The problem became so bad during last year that Ecclesiastical acknowledged: Insurance is there to provide protection in the event of unexpected losses and events, but unfortunately, as theft of metal has increased in frequency over the last few years, it is no longer an unexpected event, but rather an inevitability.” The insurer has therefore withdrawn cover where vulnerable materials such as lead roofing are not protected by SmartWater systems that can help identify thieves and stolen property.

With prices that seem to have brought copper, brass, bronze and some other metals and alloys into a ‘precious metals’ category below gold, silver and platinum, and the existence of rogue dealers and processors willing to handle stolen metal, it seems that nothing metallic is safe. Lead roofing, alloy wheels, copper pipes, railway cabling, bronze sculptures by Henry Moore and Barbara Hepworth and even war memorial plaques have been targeted by gangs willing to stoop to unimaginable depths.

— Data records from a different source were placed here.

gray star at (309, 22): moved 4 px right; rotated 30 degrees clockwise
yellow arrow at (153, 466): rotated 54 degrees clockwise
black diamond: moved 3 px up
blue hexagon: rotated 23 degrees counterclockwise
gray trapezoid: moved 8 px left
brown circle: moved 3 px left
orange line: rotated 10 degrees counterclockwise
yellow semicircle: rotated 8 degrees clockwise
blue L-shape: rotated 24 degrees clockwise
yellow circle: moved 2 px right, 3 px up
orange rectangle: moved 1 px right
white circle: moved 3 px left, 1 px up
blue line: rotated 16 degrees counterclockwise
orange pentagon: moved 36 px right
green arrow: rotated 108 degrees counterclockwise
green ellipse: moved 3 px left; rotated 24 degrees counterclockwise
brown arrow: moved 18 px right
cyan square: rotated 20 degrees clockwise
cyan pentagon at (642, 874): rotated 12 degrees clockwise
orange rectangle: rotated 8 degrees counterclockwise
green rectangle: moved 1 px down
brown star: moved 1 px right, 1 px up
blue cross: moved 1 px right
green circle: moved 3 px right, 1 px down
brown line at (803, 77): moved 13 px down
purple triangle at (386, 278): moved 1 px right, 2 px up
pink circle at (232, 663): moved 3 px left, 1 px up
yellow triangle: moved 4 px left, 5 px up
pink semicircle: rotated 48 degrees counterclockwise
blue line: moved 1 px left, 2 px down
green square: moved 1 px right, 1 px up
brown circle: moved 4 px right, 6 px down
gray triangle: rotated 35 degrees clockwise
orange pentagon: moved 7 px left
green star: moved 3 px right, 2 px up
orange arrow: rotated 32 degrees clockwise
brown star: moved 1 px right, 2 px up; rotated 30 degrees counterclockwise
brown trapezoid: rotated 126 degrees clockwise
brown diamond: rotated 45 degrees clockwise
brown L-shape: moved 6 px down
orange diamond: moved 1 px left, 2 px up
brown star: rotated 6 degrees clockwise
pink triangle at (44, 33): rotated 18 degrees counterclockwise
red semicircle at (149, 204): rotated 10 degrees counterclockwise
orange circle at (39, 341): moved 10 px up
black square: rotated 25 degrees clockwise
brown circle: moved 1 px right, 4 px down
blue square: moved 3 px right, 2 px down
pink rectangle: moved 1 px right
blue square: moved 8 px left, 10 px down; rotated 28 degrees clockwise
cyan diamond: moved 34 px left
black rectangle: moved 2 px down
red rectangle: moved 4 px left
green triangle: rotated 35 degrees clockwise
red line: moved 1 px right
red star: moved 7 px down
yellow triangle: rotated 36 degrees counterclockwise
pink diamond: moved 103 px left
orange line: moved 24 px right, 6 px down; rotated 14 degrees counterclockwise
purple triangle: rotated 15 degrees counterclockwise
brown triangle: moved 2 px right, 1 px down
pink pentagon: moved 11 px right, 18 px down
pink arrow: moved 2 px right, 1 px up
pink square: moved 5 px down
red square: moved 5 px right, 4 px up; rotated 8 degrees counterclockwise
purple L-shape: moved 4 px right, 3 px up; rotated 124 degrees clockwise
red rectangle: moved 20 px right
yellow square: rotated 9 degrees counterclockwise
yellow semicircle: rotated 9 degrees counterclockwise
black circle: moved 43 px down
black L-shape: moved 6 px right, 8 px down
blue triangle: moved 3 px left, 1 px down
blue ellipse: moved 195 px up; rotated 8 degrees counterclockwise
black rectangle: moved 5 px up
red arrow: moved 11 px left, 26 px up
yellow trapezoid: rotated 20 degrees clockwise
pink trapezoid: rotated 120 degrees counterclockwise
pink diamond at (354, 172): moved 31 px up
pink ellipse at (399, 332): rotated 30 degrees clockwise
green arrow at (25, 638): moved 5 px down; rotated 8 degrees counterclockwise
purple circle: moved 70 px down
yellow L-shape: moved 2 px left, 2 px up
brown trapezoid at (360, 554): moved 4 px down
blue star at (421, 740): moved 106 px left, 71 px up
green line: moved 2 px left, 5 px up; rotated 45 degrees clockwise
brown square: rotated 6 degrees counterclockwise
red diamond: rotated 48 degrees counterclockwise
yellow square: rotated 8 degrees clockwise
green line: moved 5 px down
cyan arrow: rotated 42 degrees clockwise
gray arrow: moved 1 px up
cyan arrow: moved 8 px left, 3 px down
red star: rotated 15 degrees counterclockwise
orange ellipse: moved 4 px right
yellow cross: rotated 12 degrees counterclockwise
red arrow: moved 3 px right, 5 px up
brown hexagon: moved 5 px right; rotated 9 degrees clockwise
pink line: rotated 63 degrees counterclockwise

A particularly disturbing aspect, and one that insurance cannot always cover, is the lack of regard for the full financial, emotional and practical consequences that massively outweigh the cash gain for the criminals. Their level of disconnection from civilized society is worrying and will need to be addressed alongside any legislative action aimed at restricting cash deals in scrap metals. Otherwise an increasing range of risks could become virtually uninsurable, along with the lead on any church roof that has not been security treated.